Among the numerous dance performances that take place at Knox every year, Terpsichore is perhaps unique in that it allows the audience to see student choreographers’ work and how it changes over time. This term was no exception. Featuring work from both experienced and first-time choreographers, Terpsichore’s spring concert was a blend of styles that came together to make, for the most part, a very strong collective.
The first dance, “In this connection, the world has a different meaning,” was a modern piece choreographed by sophomore Brynn Ogilivie. The dancers moved with a tired energy that communicated sadness. Technically and choreographically strong, the work was very different from Ogilivie’s previous dances, which featured heavy drill influences and sharp, clean movements. It was an interesting new direction for her work to take and one that definitely succeeded.

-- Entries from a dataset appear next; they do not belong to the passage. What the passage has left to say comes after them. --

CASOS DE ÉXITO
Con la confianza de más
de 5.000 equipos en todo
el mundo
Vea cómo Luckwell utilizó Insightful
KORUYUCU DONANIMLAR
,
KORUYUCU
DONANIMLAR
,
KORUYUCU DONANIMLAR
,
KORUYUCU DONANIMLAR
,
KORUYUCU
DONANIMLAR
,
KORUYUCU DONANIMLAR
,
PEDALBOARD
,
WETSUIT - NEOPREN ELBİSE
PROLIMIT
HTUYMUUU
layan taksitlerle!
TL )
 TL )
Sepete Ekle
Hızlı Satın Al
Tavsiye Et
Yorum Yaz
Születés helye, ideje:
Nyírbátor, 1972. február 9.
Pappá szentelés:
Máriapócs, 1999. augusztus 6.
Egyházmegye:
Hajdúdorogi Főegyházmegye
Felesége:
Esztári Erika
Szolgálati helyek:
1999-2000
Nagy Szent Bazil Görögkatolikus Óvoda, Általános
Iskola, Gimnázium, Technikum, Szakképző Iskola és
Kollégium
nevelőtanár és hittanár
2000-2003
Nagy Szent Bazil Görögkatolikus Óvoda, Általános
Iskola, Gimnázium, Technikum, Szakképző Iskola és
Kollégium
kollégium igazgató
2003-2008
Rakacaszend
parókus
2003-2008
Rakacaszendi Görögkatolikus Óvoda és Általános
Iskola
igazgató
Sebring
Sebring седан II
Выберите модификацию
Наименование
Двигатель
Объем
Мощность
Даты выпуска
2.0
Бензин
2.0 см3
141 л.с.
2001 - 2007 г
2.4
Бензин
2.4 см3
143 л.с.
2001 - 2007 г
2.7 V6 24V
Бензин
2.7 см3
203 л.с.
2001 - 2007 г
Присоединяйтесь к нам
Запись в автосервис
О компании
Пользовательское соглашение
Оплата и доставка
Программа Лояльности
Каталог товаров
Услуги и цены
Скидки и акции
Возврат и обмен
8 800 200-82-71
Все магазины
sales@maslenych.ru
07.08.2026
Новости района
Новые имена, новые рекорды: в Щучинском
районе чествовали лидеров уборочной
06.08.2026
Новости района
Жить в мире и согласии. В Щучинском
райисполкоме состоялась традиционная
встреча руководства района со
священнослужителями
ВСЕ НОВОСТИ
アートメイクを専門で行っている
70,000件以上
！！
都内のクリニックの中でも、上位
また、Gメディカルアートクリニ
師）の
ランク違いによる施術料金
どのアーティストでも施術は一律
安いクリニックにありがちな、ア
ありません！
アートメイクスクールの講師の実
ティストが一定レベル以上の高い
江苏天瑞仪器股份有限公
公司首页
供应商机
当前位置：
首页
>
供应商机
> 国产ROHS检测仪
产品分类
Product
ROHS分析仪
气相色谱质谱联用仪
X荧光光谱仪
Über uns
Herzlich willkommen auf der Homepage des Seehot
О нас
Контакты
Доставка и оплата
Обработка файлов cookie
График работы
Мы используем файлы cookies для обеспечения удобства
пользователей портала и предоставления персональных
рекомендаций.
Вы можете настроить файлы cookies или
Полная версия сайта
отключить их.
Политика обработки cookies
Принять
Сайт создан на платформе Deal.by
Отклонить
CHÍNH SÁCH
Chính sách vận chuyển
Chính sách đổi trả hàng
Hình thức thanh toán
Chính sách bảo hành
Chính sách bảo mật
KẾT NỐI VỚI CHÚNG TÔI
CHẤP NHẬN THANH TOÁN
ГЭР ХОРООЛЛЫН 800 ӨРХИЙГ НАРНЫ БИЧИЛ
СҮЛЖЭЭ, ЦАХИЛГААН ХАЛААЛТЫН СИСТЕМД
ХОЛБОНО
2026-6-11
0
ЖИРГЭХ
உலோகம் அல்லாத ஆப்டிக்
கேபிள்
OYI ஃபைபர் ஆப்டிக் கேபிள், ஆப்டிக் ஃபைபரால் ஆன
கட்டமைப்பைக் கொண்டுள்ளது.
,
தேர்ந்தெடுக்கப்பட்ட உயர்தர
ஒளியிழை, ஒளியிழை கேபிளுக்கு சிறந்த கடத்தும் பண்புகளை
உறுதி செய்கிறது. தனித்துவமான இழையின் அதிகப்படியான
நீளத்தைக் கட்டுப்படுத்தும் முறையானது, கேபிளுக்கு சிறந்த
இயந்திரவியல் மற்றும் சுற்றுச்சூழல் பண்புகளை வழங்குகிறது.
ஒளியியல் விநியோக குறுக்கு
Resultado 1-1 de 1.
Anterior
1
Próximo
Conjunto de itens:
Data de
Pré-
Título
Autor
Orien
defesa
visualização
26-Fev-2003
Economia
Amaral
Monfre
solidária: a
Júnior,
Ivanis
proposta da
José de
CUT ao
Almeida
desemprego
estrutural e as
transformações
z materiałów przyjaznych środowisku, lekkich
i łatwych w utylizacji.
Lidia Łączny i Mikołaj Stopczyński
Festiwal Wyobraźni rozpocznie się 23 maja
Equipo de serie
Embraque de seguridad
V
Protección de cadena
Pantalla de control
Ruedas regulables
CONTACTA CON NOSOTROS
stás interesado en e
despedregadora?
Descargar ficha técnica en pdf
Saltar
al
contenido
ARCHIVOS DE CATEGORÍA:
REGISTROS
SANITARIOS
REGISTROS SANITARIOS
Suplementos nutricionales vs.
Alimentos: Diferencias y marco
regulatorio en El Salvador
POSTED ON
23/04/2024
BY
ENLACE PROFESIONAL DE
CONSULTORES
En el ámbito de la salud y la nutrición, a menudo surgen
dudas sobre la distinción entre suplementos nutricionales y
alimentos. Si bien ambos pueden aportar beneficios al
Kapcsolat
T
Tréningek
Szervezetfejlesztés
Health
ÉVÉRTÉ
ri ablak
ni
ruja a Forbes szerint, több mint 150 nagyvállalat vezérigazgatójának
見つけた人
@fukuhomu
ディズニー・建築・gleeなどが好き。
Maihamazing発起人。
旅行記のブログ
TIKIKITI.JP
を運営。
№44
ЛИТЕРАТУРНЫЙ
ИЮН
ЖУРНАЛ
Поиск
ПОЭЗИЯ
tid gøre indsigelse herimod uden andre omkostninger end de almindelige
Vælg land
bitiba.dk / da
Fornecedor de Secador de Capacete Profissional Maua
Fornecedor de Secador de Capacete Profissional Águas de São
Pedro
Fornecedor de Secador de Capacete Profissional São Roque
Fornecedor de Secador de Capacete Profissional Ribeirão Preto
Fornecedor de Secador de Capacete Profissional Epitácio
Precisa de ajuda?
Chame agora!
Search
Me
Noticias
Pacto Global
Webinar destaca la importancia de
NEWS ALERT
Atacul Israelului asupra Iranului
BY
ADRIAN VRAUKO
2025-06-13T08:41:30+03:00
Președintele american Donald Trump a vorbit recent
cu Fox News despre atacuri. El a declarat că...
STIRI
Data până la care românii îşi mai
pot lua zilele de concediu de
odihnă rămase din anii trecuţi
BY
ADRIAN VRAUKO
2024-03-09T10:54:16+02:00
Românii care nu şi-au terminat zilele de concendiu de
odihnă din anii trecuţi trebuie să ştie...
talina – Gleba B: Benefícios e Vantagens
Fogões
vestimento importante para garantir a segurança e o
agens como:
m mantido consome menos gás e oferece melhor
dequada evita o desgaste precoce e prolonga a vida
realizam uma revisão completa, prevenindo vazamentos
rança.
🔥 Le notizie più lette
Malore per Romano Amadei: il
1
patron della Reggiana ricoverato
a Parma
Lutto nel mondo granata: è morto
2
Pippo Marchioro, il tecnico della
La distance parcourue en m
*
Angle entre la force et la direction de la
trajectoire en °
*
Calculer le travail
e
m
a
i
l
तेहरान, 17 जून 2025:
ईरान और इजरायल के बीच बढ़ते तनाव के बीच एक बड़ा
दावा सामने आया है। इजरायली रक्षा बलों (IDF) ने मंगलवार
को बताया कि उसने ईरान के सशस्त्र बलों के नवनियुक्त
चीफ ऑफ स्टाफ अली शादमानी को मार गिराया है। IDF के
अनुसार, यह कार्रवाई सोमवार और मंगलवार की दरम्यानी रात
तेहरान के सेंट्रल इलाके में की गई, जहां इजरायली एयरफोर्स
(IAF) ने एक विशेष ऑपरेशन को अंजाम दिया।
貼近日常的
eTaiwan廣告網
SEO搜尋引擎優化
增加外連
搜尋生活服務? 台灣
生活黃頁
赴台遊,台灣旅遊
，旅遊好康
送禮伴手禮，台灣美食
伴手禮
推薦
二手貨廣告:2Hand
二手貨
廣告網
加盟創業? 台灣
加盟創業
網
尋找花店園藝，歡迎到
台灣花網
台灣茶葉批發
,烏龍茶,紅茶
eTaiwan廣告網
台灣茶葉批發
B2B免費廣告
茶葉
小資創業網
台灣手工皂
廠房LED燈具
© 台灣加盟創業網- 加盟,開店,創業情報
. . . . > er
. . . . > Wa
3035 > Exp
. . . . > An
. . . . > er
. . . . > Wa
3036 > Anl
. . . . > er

Modern dance, although not dominating Terpsichore in the way it has occasionally in past shows, was frequent throughout the performance. Sophomore Hayley Schueneman’s piece “Thought Process” displayed some of the strongest choreography in the show, with the dancer’s movements fitting nearly seamlessly to the music. “The Hustle,” choreographed by sophomore Laura Mogilevsky, had an intriguing slinky feel, although dancers sometimes had difficulty maintaining unity.
A new dance this term was a series of ‘commercials’ choreographed by sophomore Jamie White. Rather than one long piece, the dance presented as a series of three 30-second segments in which the dancers attempted to sell the audience chap stick, perfume and iPods, while White pretended to watch them on the television before being convinced to buy their product. The pieces offered humor and variety and were a refreshing segment between longer dancers.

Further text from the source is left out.